I have said it before. Training, training, and more training.
Once again, I appreciate the effort by Dan to make the drivers case known.
And open discussion between bus operators and cyclists is a great idea.
But not in relation to passage in the R.Q. But in relation to the actions of many bus drivers around cyclists, and of a small percentage of cyclists around buses.
I could go on and on, and won\’t.
I will finish by saying that I believe I have known about the possibilities, and then the finalized changes to the R.Q. Transit center regarding bikes for months, although the final decision has only been known for about a month?
It s hard to imagine that Tri Met would just now inform their employees. It helps to confirm what I have known and believed about Tri Met. That it is a poorly run system that is not really \”public\” transportation at all. Public Transportation serves the public. The whole public, whether on the bus, or around it.
And it is even harder to imagine that such a petition will change anything.
I just think it is obvious that in order to make a case for change, it must be based on something other than your own professed inability to do what you are paid to do safely.
Thank you Dan for your thoughts, and for your obvious hard work. I hope my speel here has not come across entirely negatively, but more productively, as I love the City Of Portland, and everyone in it.
Burr, good point…
I just question this whole darn issue, but mostly the petition and the RQ bike ban in the first place.
If it is too dangerous to have bikes around buses or MAX then bikes should NEVER be around buses or MAX. Which means no bikes crossing MAX tracks or on streets with bus routes.

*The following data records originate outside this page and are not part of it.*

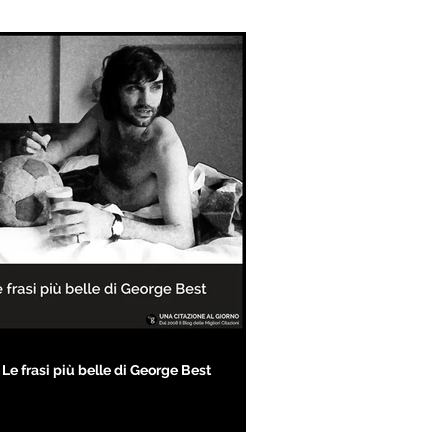
Le frasi più belle di George Best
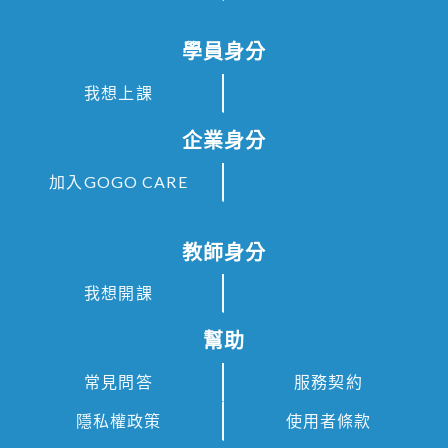
學員身分
我想上課
企業身分
加入GOGO CARE
教師身分
我想開課
幫助
常見問答
服務契約
隱私權政策
使用者條款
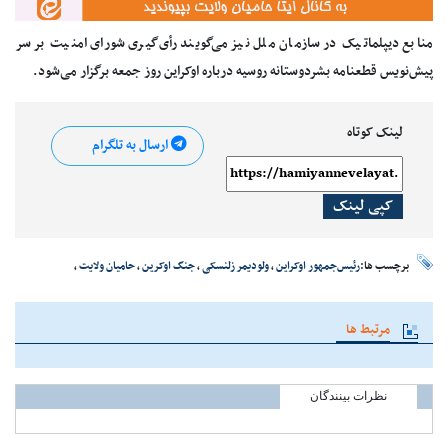
منابع دیپلماتیک در سازمان ملل نیز می‌گویند رأی‌گیری شورای امنیت بر سر
پیش‌نویس قطعنامه بشردوستانه روسیه درباره اوکراین روز جمعه برگزار می‌شود.
لینک کوتاه
ارسال به تلگرام
کپی لینک
برچسب ها:
رئیس‌جمهور اوکراین
،
ولودیمر زلنسکی
،
جنگ اوکرین
،
حامیان ولایت
،
مرتبط ها
نظرات بینندگان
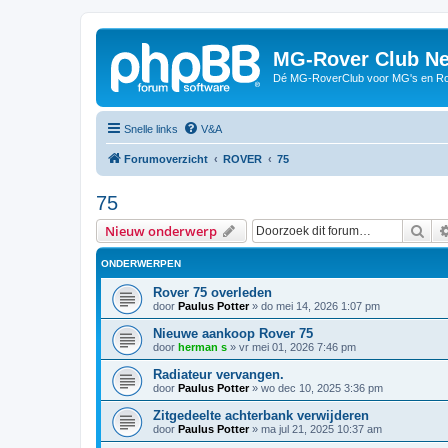
MG-Rover Club Ne
Dé MG-RoverClub voor MG's en Ro
Snelle links
V&A
Forumoverzicht
ROVER
75
75
Zoe
Nieuw onderwerp
ONDERWERPEN
Rover 75 overleden
door
Paulus Potter
»
do mei 14, 2026 1:07 pm
Nieuwe aankoop Rover 75
door
herman s
»
vr mei 01, 2026 7:46 pm
Radiateur vervangen.
door
Paulus Potter
»
wo dec 10, 2025 3:36 pm
Zitgedeelte achterbank verwijderen
door
Paulus Potter
»
ma jul 21, 2025 10:37 am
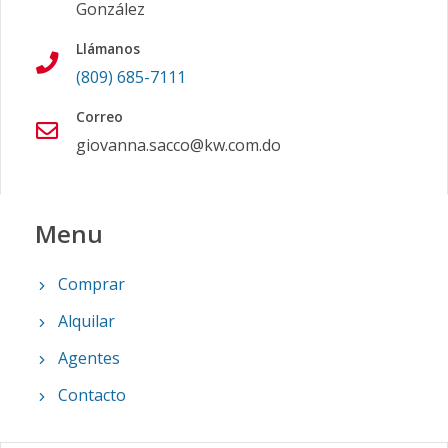
González
Llámanos
(809) 685-7111
Correo
giovanna.sacco@kw.com.do
Menu
Comprar
Alquilar
Agentes
Contacto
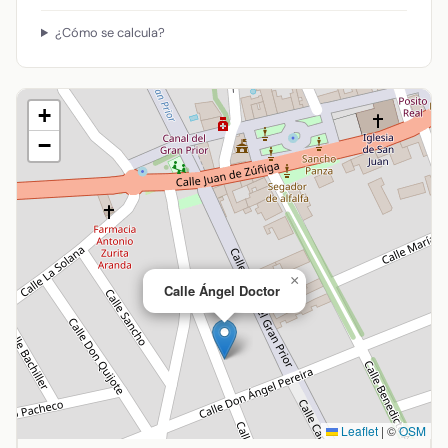
¿Cómo se calcula?
+
−
×
Calle Ángel Doctor
Leaflet
|
©
OSM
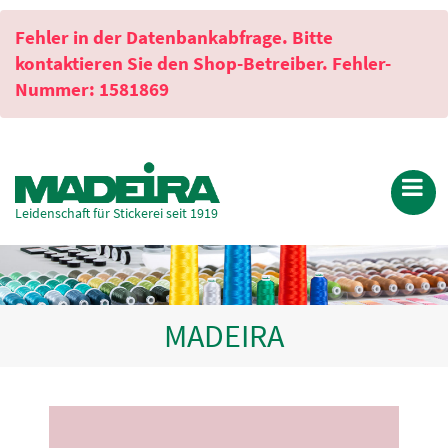
Fehler in der Datenbankabfrage. Bitte
kontaktieren Sie den Shop-Betreiber. Fehler-
Nummer: 1581869
Leidenschaft für Stickerei seit 1919
MADEIRA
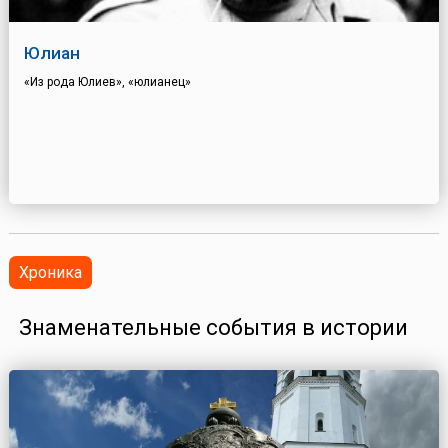
Юлиан
«Из рода Юлиев», «юлианец»
Хроника
Знаменательные события в истории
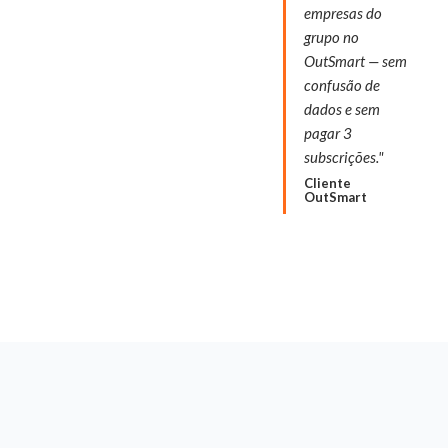
empresas do
grupo no
OutSmart — sem
confusão de
dados e sem
pagar 3
subscrições."
Cliente
OutSmart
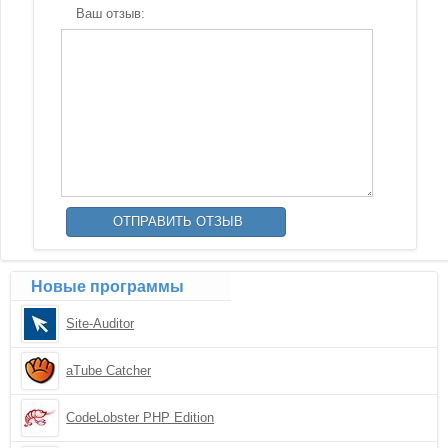
Ваш отзыв:
Новые программы
Site-Auditor
aTube Catcher
CodeLobster PHP Edition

What makes the RQ so different than any other place where buses are in close proximity to bikes?
How come no one gets run over by bus \”10 Harold\” which goes down a couple of the busiest bike boulevards in the city? (I personally won\’t ride bus 10 because it is so slow through SE Ladd and SE Clinton)…
All knee jerk reactions aside – if bus drivers cannot operate safely around bikes, and if bikes cannot safely negotiate a train which operates in a set location and path – then what makes the Rose Quarter so special? There is bus/bike interaction ALL OVER THE PLACE. And lots of MAX crossings…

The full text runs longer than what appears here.